Get our later moment.

Instant later = instant.now() ;  // Capture the current moment in UTC.

Let’s use an moment five hour later.

Instant later = instant.plus( 5L , ChronoUnit.HOURS ) ;

Duration

Represent elapsed time of hours-minutes-seconds with Duration class.

Duration d = Duration.between( instant , later ) ;

If you want to report the entire elapsed time as one big number of hours, call Duration::toHours.

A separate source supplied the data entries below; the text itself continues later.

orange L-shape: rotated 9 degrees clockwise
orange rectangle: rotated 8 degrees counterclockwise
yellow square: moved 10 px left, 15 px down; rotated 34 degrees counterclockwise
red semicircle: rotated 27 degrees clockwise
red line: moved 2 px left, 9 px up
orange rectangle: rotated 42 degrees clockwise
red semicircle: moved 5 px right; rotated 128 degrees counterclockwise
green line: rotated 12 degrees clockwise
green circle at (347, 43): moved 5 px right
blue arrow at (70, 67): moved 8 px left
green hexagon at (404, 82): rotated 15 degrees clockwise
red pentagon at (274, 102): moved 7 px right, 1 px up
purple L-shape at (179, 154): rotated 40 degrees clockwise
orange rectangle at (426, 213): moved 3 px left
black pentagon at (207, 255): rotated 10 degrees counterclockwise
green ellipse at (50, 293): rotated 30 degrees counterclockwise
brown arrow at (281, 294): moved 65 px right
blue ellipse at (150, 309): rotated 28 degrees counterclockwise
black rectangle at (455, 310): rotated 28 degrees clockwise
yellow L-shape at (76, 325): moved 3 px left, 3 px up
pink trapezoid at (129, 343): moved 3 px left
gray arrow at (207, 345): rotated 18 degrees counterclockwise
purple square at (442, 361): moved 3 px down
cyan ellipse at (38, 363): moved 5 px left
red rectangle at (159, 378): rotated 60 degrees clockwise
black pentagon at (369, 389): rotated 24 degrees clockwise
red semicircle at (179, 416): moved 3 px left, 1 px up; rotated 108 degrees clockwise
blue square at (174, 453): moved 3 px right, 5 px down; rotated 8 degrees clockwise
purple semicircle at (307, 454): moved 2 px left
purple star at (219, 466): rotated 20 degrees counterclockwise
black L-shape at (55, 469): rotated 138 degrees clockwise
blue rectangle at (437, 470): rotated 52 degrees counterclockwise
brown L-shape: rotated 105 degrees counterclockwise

String output = d.toHoursPart() + " hours ago" ;

5 hours ago

In Java 9 and later, call to…Part to get each part of days, hours, minutes, seconds, nanoseconds. These methods were strangely missing in Java 8, but added in Java 9 and later.

long daysPart = d.toDaysPart() ;
int hoursPart = d.toHoursPart() ;
int minutesPart = d.toMinutesPart() ;
String output = … ;  // Use the parts to generate your output.

ISO 8601 duration

You may find the ISO 8601 compliant string for durations generated by Duration::toString to be useful: PnYnMnDTnHnMnS

The P marks the beginning. The T separates any years-months-days from any hours-minutes-seconds.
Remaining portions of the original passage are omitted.